• [Exercise directions]
Skip the pictures. Transcribe the rest of the data below without changing a word.

--- Recorded information Enclosed Below ---

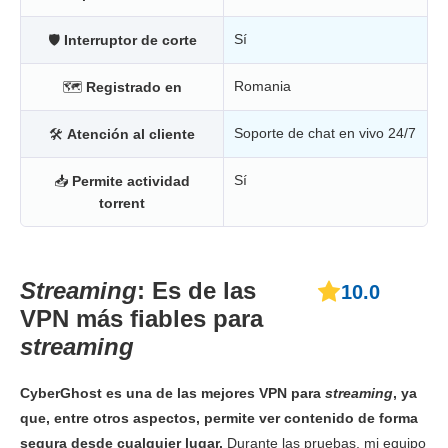
Sí
🛡
Interruptor de corte
Romania
🗺
Registrado en
Soporte de chat en vivo 24/7
🛠
Atención al cliente
Sí
📥
Permite actividad
torrent
Streaming
: Es de las
10.0
VPN más fiables para
streaming
CyberGhost es una de las mejores VPN para
streaming
, ya
que, entre otros aspectos, permite ver contenido de forma
segura desde cualquier lugar.
Durante las pruebas, mi equipo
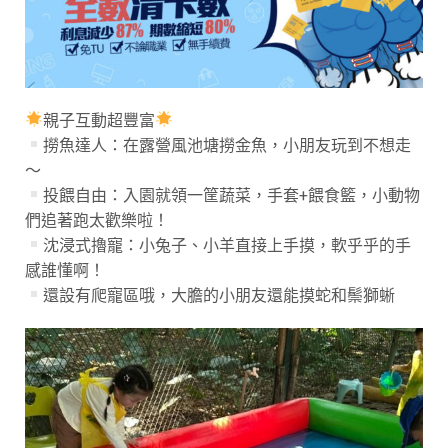
親子互動超豐富
撈魚達人：在露營風池塘撈金魚，小朋友玩到不想走
～
投餵自由：入園就領一筐蔬菜，手套+餵食籃，小動物
們追著跑太歡樂啦！
沈浸式擼寵：小兔子、小羊直接上手摸，軟乎乎的手
感誰懂啊！
還設有爬寵區哦，大膽的小朋友還能摸蛇和鬃獅蜥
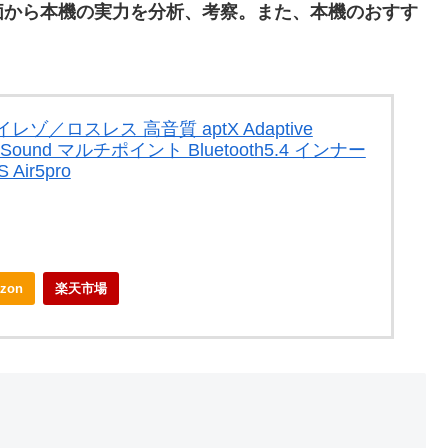
ュー・評価から本機の実力を分析、考察。また、本機のおすす
／ロスレス 高音質 aptX Adaptive
on Sound マルチポイント Bluetooth5.4 インナー
Air5pro
zon
楽天市場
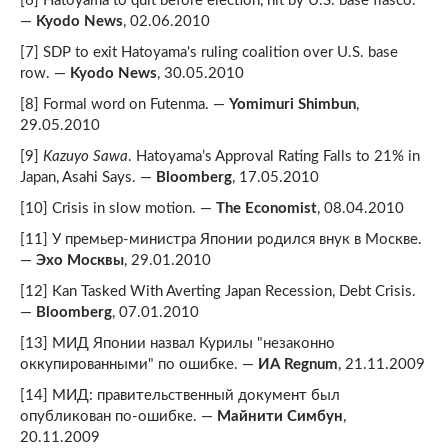
[6] Hatoyama to quit before election, hit by U.S. base fiasco.
—
Kyodo News
, 02.06.2010
[7] SDP to exit Hatoyama's ruling coalition over U.S. base
row. —
Kyodo News
, 30.05.2010
[8] Formal word on Futenma. —
Yomimuri Shimbun
,
29.05.2010
[9]
Kazuyo Sawa
. Hatoyama’s Approval Rating Falls to 21% in
Japan, Asahi Says. —
Bloomberg
, 17.05.2010
[10] Crisis in slow motion. —
The Economist
, 08.04.2010
[11] У премьер-министра Японии родился внук в Москве.
—
Эхо Москвы
, 29.01.2010
[12] Kan Tasked With Averting Japan Recession, Debt Crisis.
—
Bloomberg
, 07.01.2010
[13] МИД Японии назвал Курилы "незаконно
оккупированными" по ошибке. —
ИА Regnum
, 21.11.2009
[14] МИД: правительственный документ был
опубликован по-ошибке. —
Майнити Симбун
,
20.11.2009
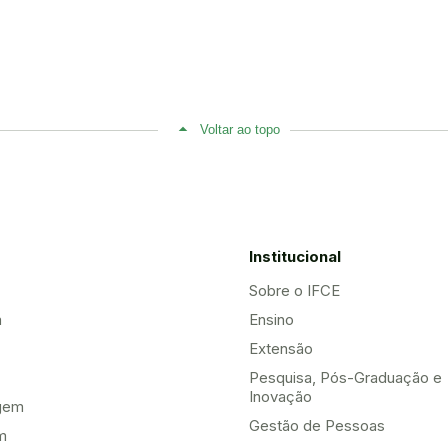
Voltar ao topo
Institucional
Sobre o IFCE
a
Ensino
Extensão
Pesquisa, Pós-Graduação e
Inovação
gem
Gestão de Pessoas
m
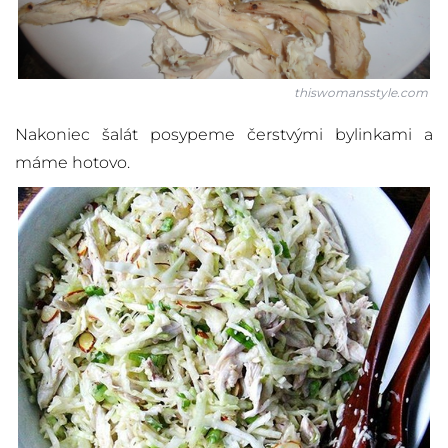
thiswomansstyle.com
Nakoniec šalát posypeme čerstvými bylinkami a
máme hotovo.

--- End of Enclosed Recorded information ---

• [Solution below]
Sí
🛡
Interruptor de corte
Romania
🗺
Registrado en
Soporte de chat en vivo 24/7
🛠
Atención al cliente
Sí
📥
Permite actividad
torrent
Streaming
: Es de las
10.0
VPN más fiables para
streaming
CyberGhost es una de las mejores VPN para
streaming
, ya
que, entre otros aspectos, permite ver contenido de forma
segura desde cualquier lugar.
Durante las pruebas, mi equipo
親子互動超豐富
撈魚達人：在露營風池塘撈金魚，小朋友玩到不想走
～
投餵自由：入園就領一筐蔬菜，手套+餵食籃，小動物
們追著跑太歡樂啦！
沈浸式擼寵：小兔子、小羊直接上手摸，軟乎乎的手
感誰懂啊！
還設有爬寵區哦，大膽的小朋友還能摸蛇和鬃獅蜥
ュー・評価から本機の実力を分析、考察。また、本機のおすす
／ロスレス 高音質 aptX Adaptive
on Sound マルチポイント Bluetooth5.4 インナー
Air5pro
zon
楽天市場
[6] Hatoyama to quit before election, hit by U.S. base fiasco.
—
Kyodo News
, 02.06.2010
[7] SDP to exit Hatoyama's ruling coalition over U.S. base
row. —
Kyodo News
, 30.05.2010
[8] Formal word on Futenma. —
Yomimuri Shimbun
,
29.05.2010
[9]
Kazuyo Sawa
. Hatoyama’s Approval Rating Falls to 21% in
Japan, Asahi Says. —
Bloomberg
, 17.05.2010
[10] Crisis in slow motion. —
The Economist
, 08.04.2010
[11] У премьер-министра Японии родился внук в Москве.
—
Эхо Москвы
, 29.01.2010
[12] Kan Tasked With Averting Japan Recession, Debt Crisis.
—
Bloomberg
, 07.01.2010
[13] МИД Японии назвал Курилы "незаконно
оккупированными" по ошибке. —
ИА Regnum
, 21.11.2009
[14] МИД: правительственный документ был
опубликован по-ошибке. —
Майнити Симбун
,
20.11.2009
Voltar ao topo
Institucional
Sobre o IFCE
a
Ensino
Extensão
Pesquisa, Pós-Graduação e
Inovação
gem
Gestão de Pessoas
m
thiswomansstyle.com
Nakoniec šalát posypeme čerstvými bylinkami a
máme hotovo.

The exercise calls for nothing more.